WHAT THE TASK ASKS
All lines with the word "yyyy" in the material below are required.

DATA PROVIDED
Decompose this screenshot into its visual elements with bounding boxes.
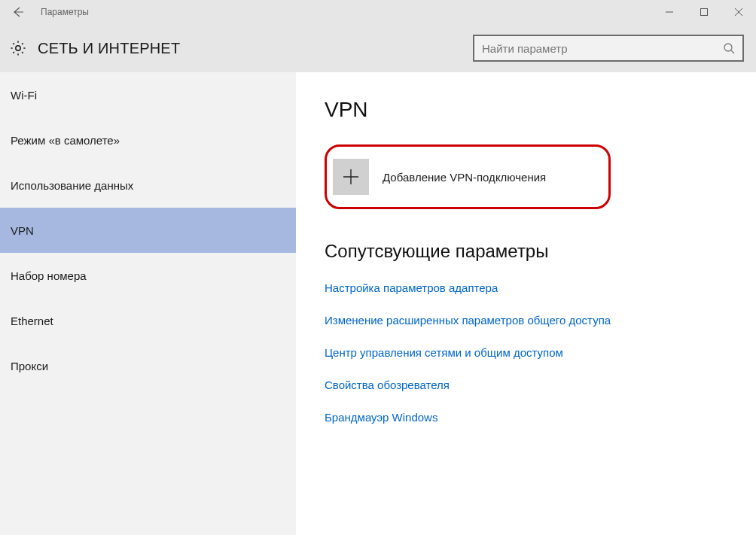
add-vpn-button[interactable]: Добавление VPN-подключения [325,144,611,209]
minimize-button[interactable] [652,0,687,24]
search-input[interactable] [474,42,715,55]
sidebar-item-wifi[interactable]: Wi-Fi [0,72,296,117]
link-internet-options[interactable]: Свойства обозревателя [325,378,726,391]
sidebar-item-label: Ethernet [11,315,53,327]
link-advanced-sharing[interactable]: Изменение расширенных параметров общего … [325,314,726,327]
header: СЕТЬ И ИНТЕРНЕТ [0,24,756,72]
sidebar-item-data-usage[interactable]: Использование данных [0,163,296,208]
maximize-icon [700,8,708,16]
maximize-button[interactable] [687,0,721,24]
close-icon [735,8,742,16]
sidebar-item-vpn[interactable]: VPN [0,208,296,253]
link-adapter-settings[interactable]: Настройка параметров адаптера [325,281,726,294]
main-content: VPN Добавление VPN-подключения Сопутсвую… [296,72,756,535]
minimize-icon [666,8,673,16]
search-icon [715,42,742,54]
search-box[interactable] [473,35,744,62]
sidebar-item-dialup[interactable]: Набор номера [0,253,296,298]
sidebar-item-label: Набор номера [11,269,87,282]
back-button[interactable] [0,0,36,24]
gear-icon [8,38,29,59]
sidebar-item-label: VPN [11,224,34,237]
sidebar: Wi-Fi Режим «в самолете» Использование д… [0,72,296,535]
svg-point-1 [16,46,20,50]
page-title: VPN [325,98,726,122]
titlebar: Параметры [0,0,756,24]
plus-icon [333,159,369,195]
related-settings-title: Сопутсвующие параметры [325,241,726,262]
sidebar-item-proxy[interactable]: Прокси [0,343,296,388]
body-area: Wi-Fi Режим «в самолете» Использование д… [0,72,756,535]
sidebar-item-label: Использование данных [11,179,133,192]
sidebar-item-ethernet[interactable]: Ethernet [0,298,296,343]
sidebar-item-label: Wi-Fi [11,89,37,102]
add-vpn-label: Добавление VPN-подключения [383,171,546,184]
header-title: СЕТЬ И ИНТЕРНЕТ [38,40,180,57]
close-button[interactable] [721,0,756,24]
svg-point-2 [724,44,732,51]
svg-rect-0 [701,9,708,16]
window-controls [652,0,756,24]
window-title: Параметры [36,7,89,17]
sidebar-item-label: Режим «в самолете» [11,134,120,147]
sidebar-item-label: Прокси [11,360,48,372]
arrow-left-icon [12,6,24,18]
link-network-center[interactable]: Центр управления сетями и общим доступом [325,346,726,359]
sidebar-item-airplane[interactable]: Режим «в самолете» [0,117,296,163]
link-firewall[interactable]: Брандмауэр Windows [325,411,726,424]
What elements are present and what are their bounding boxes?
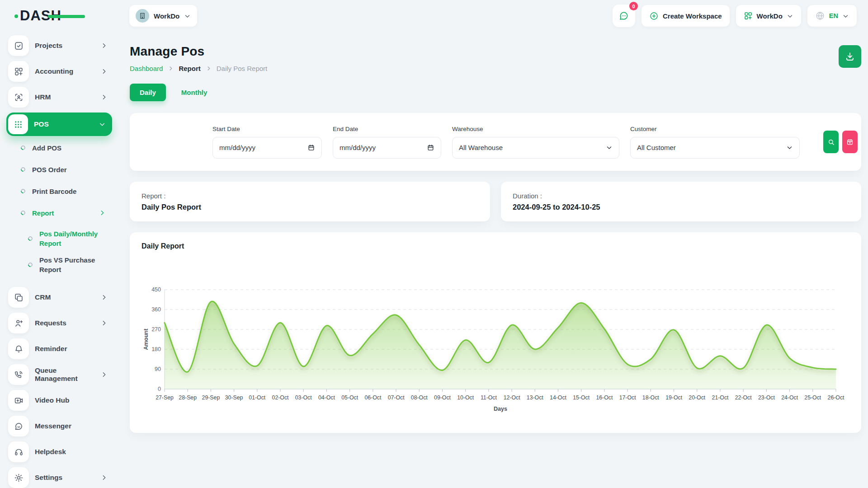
sidebar-item-label: Requests (35, 319, 66, 327)
category-icon (8, 61, 29, 82)
sidebar-item-label: POS (34, 120, 49, 128)
svg-text:360: 360 (151, 306, 161, 313)
page-title: Manage Pos (130, 44, 267, 59)
tab-monthly[interactable]: Monthly (171, 84, 217, 101)
sidebar-subitem-label: Pos VS Purchase Report (39, 255, 99, 274)
calendar-icon[interactable] (427, 144, 434, 151)
end-date-input[interactable]: mm/dd/yyyy (333, 137, 441, 159)
sidebar-subitem-label: Report (32, 209, 54, 217)
calendar-reset-icon (846, 138, 854, 145)
svg-text:19-Oct: 19-Oct (665, 394, 682, 401)
chart-title: Daily Report (142, 242, 849, 250)
sidebar-item-label: HRM (35, 93, 51, 101)
start-date-input[interactable]: mm/dd/yyyy (212, 137, 322, 159)
svg-text:30-Sep: 30-Sep (225, 394, 243, 401)
search-icon (827, 138, 835, 146)
svg-text:17-Oct: 17-Oct (619, 394, 636, 401)
notifications-badge: 0 (629, 2, 638, 10)
sidebar-item-requests[interactable]: Requests (8, 313, 112, 333)
svg-text:24-Oct: 24-Oct (781, 394, 798, 401)
sidebar-subitem-report[interactable]: Report (21, 207, 112, 218)
chevron-down-icon (99, 121, 106, 128)
main-content: Manage Pos Dashboard Report Daily Pos Re… (118, 29, 868, 488)
circle-plus-icon (649, 11, 659, 21)
sidebar-item-crm[interactable]: CRM (8, 287, 112, 308)
workspace-switcher[interactable]: WorkDo (129, 5, 197, 27)
sidebar-item-projects[interactable]: Projects (8, 35, 112, 56)
breadcrumb-dashboard-link[interactable]: Dashboard (130, 65, 163, 72)
sidebar-item-hrm[interactable]: HRM (8, 87, 112, 108)
sidebar-subitem-pos-daily-monthly-report[interactable]: Pos Daily/Monthly Report (28, 229, 112, 248)
svg-text:11-Oct: 11-Oct (481, 394, 497, 401)
breadcrumb-report-link[interactable]: Report (179, 65, 200, 72)
sidebar-item-label: Helpdesk (35, 448, 66, 456)
customer-selected-value: All Customer (637, 144, 676, 151)
svg-text:Amount: Amount (143, 328, 149, 350)
sidebar-subitem-add-pos[interactable]: Add POS (21, 142, 112, 153)
sidebar-item-accounting[interactable]: Accounting (8, 61, 112, 82)
user-scan-icon (8, 87, 29, 108)
sidebar-item-label: Settings (35, 474, 62, 482)
svg-text:14-Oct: 14-Oct (550, 394, 566, 401)
svg-text:90: 90 (155, 366, 161, 372)
calendar-icon[interactable] (307, 144, 315, 151)
sidebar-item-label: Reminder (35, 345, 67, 353)
sidebar-item-reminder[interactable]: Reminder (8, 338, 112, 359)
customer-select[interactable]: All Customer (630, 137, 800, 159)
svg-text:02-Oct: 02-Oct (272, 394, 289, 401)
breadcrumb: Dashboard Report Daily Pos Report (130, 65, 267, 72)
sidebar-item-video-hub[interactable]: Video Hub (8, 390, 112, 411)
sidebar-item-settings[interactable]: Settings (8, 467, 112, 488)
apply-filter-button[interactable] (823, 131, 839, 153)
warehouse-select[interactable]: All Warehouse (452, 137, 619, 159)
chevron-right-icon (100, 319, 108, 327)
duration-value: 2024-09-25 to 2024-10-25 (513, 203, 849, 211)
sidebar-subitem-print-barcode[interactable]: Print Barcode (21, 186, 112, 197)
chevron-down-icon (787, 13, 793, 19)
create-workspace-button[interactable]: Create Workspace (642, 5, 730, 27)
sidebar-item-label: Queue Management (35, 366, 94, 383)
sidebar-item-helpdesk[interactable]: Helpdesk (8, 441, 112, 462)
svg-text:23-Oct: 23-Oct (758, 394, 775, 401)
sidebar-subitem-pos-order[interactable]: POS Order (21, 164, 112, 175)
sidebar-nav: ProjectsAccountingHRMPOSAdd POSPOS Order… (0, 29, 118, 488)
globe-icon (815, 11, 825, 21)
svg-text:13-Oct: 13-Oct (527, 394, 543, 401)
sidebar-item-messenger[interactable]: Messenger (8, 416, 112, 436)
sidebar-item-pos[interactable]: POS (6, 113, 112, 136)
daily-report-card: Daily Report 09018027036045027-Sep28-Sep… (130, 232, 861, 433)
messages-button[interactable]: 0 (613, 5, 635, 27)
chevron-down-icon (842, 13, 849, 19)
tab-daily[interactable]: Daily (130, 84, 166, 101)
sidebar-subitem-label: Add POS (32, 144, 61, 152)
sidebar-item-label: CRM (35, 293, 51, 301)
chat-dots-icon (618, 10, 629, 21)
duration-label: Duration : (513, 192, 849, 200)
svg-text:03-Oct: 03-Oct (295, 394, 312, 401)
chevron-down-icon (606, 144, 613, 151)
report-summary-card: Report : Daily Pos Report (130, 182, 490, 221)
grid-plus-icon (744, 11, 753, 20)
reset-filter-button[interactable] (842, 131, 858, 153)
warehouse-field: Warehouse All Warehouse (452, 126, 619, 159)
sidebar-item-queue-management[interactable]: Queue Management (8, 364, 112, 385)
download-report-button[interactable] (839, 45, 861, 68)
bullet-icon (20, 210, 26, 216)
language-dropdown[interactable]: EN (807, 5, 857, 27)
svg-text:20-Oct: 20-Oct (689, 394, 705, 401)
sidebar-subitem-label: POS Order (32, 166, 67, 174)
svg-text:08-Oct: 08-Oct (411, 394, 428, 401)
chevron-right-icon (100, 474, 108, 481)
sidebar-subitem-pos-vs-purchase-report[interactable]: Pos VS Purchase Report (28, 255, 112, 274)
svg-text:21-Oct: 21-Oct (712, 394, 729, 401)
language-label: EN (829, 12, 838, 19)
app-switcher-dropdown[interactable]: WorkDo (736, 5, 801, 27)
sidebar-subitem-label: Pos Daily/Monthly Report (39, 229, 99, 248)
bullet-icon (20, 166, 26, 173)
svg-text:28-Sep: 28-Sep (179, 394, 197, 401)
phone-call-icon (8, 364, 29, 385)
svg-text:26-Oct: 26-Oct (828, 394, 844, 401)
copy-icon (8, 287, 29, 308)
customer-label: Customer (630, 126, 800, 132)
workspace-name: WorkDo (154, 12, 179, 20)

ANSWER SECTION
end-date-input[interactable]: mm/dd/yyyy (333, 137, 441, 159)
start-date-input[interactable]: mm/dd/yyyy (212, 137, 322, 159)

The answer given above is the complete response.